** Opening Data in this exercise block **
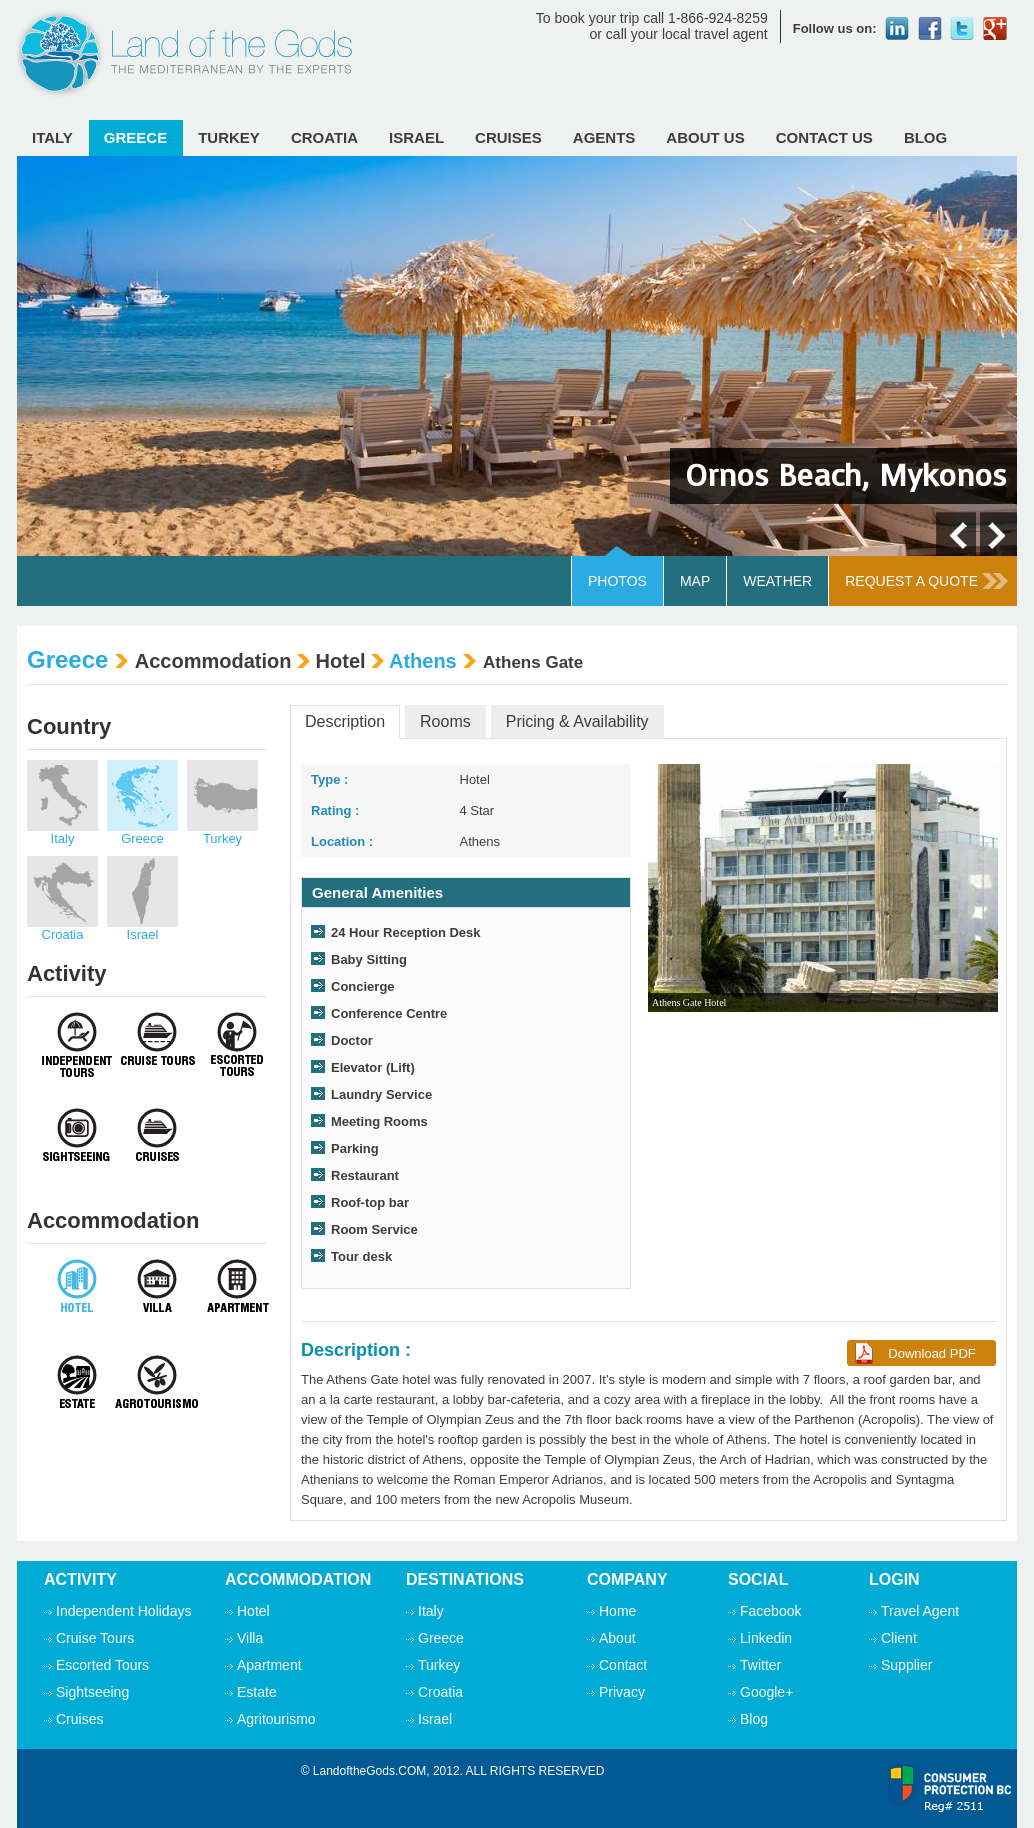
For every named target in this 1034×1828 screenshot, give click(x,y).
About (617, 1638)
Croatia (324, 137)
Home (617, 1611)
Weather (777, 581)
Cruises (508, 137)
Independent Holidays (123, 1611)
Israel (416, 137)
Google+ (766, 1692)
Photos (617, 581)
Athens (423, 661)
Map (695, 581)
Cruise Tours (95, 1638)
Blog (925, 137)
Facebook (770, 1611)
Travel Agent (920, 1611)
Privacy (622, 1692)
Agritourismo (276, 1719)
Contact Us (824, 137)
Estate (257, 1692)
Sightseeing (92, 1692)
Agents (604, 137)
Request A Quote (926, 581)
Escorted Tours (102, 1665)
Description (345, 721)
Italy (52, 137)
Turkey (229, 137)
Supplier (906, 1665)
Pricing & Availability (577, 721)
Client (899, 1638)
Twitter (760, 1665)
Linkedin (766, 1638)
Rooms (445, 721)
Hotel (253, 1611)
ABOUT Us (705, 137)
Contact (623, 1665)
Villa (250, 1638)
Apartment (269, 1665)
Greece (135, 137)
** Closing Data in this exercise block **
▸ **Exercise brief**
Write out again, exactly, the lines from the one holding "Sightseeing (92, 1692)" through the end of the listing, with both ends included.

▸ **Solution to this exercise**
Sightseeing (92, 1692)
Agents (604, 137)
Request A Quote (926, 581)
Escorted Tours (102, 1665)
Description (345, 721)
Italy (52, 137)
Turkey (229, 137)
Supplier (906, 1665)
Pricing & Availability (577, 721)
Client (899, 1638)
Twitter (760, 1665)
Linkedin (766, 1638)
Rooms (445, 721)
Hotel (253, 1611)
ABOUT Us (705, 137)
Contact (623, 1665)
Villa (250, 1638)
Apartment (269, 1665)
Greece (135, 137)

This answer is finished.